The M23 rebellion, the latest of a string of armed insurgencies in the Democratic Republic of Congo’s (DRC) North Kivu Province, has been active for one year now, during which hundreds of thousands have fled their homes and many have lost their lives.
The Mouvement du 23-Mars, or March 23 Movement, came into existence in April 2012, when hundreds of mainly ethnic Tutsi soldiers of FARDC, the national army, mutinied over poor living conditions and poor pay. Most of the mutineers had been members of the National Congress for the Defence of the People (CNDP), another armed group that in 2009 signed a deal with the government, which the dissidents felt Kinshasa had not fully implemented. M23 is named after the date the agreement was signed.
In November 2012, M23 captured Goma, the provincial capital, but withdrew and subsequently entered into peace talks with the government. Neighbouring Rwanda and Uganda were accused of backing M23 by a UN Security Council Group of Experts report, charges both countries strongly deny.
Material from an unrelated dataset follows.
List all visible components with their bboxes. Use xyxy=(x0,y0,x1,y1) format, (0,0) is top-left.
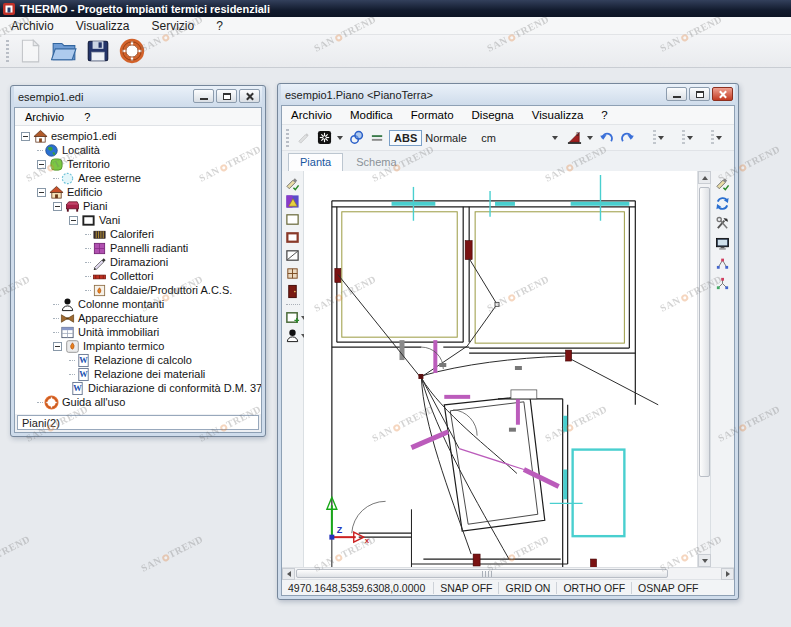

In this briefing, IRIN outlines the group’s impact on the province over the past year, its current position and avenues for peace in eastern DRC.
What is the humanitarian situation in North Kivu?
Although clashes between M23 and FARDC have subsided, “North Kivu remains highly insecure due to the proliferation of weapons, sporadic fighting between armed groups and the army, and inter-community tensions,” according to the UN Office for the Coordination of Humanitarian Affairs (OCHA).
OCHA notes that since the beginning of the M23 rebellion, more than half a million people have been driven from their homes in North Kivu. The figure accounts for more than half of the 914,000 displaced people in the province. Tens of thousands more fled to refugee camps in Rwanda and Uganda.
According to Amnesty International, M23 has been responsible for human rights abuses “including violations of the duty to care for the civilian population when launching attacks, forced recruitment of children who were either trained to take part in hostilities or forced to work to build military positions, unlawful killings, and acts of sexual violence”. The organization also blamed FARDC for widespread abuses against civilians.
Where are M23’s leaders?
The movement’s leadership now looks significantly different than it did in April 2012.
In February 2013, a rift was reported in M23’s leadership, with one of the founders, Bosco Ntaganda, and M23’s political leader, Jean-Marie Runiga, on one side and M23’s military chief, Sultani Makenga, on the other. The two factions clashed in North Kivu, and Makenga sacked Runiga, who was the group’s representative at the peace talks taking place with the DRC government in the Ugandan capital, Kampala. Following more fighting in March, Ntaganda’s faction surrendered. Both he and Runiga, along with several senior commanders and close to 700 fighters, fled to Rwanda.
On 18 March, Ntaganda surrendered himself to the US Embassy in the Rwandan capital, Kigali, and asked to be transferred to the International Criminal Court for trial over alleged war crimes and crimes against humanity. He made his first appearance in court on 26 March. According to a paper by the Rift Valley Institute, Ntaganda had fallen out with fellow commanders early in the rebellion and had been effectively relegated to the sidelines.
Experts have lauded Ntaganda’s arrest as a positive step in the fight against impunity in DRC, but warn that it does not mean an end to violence in the region.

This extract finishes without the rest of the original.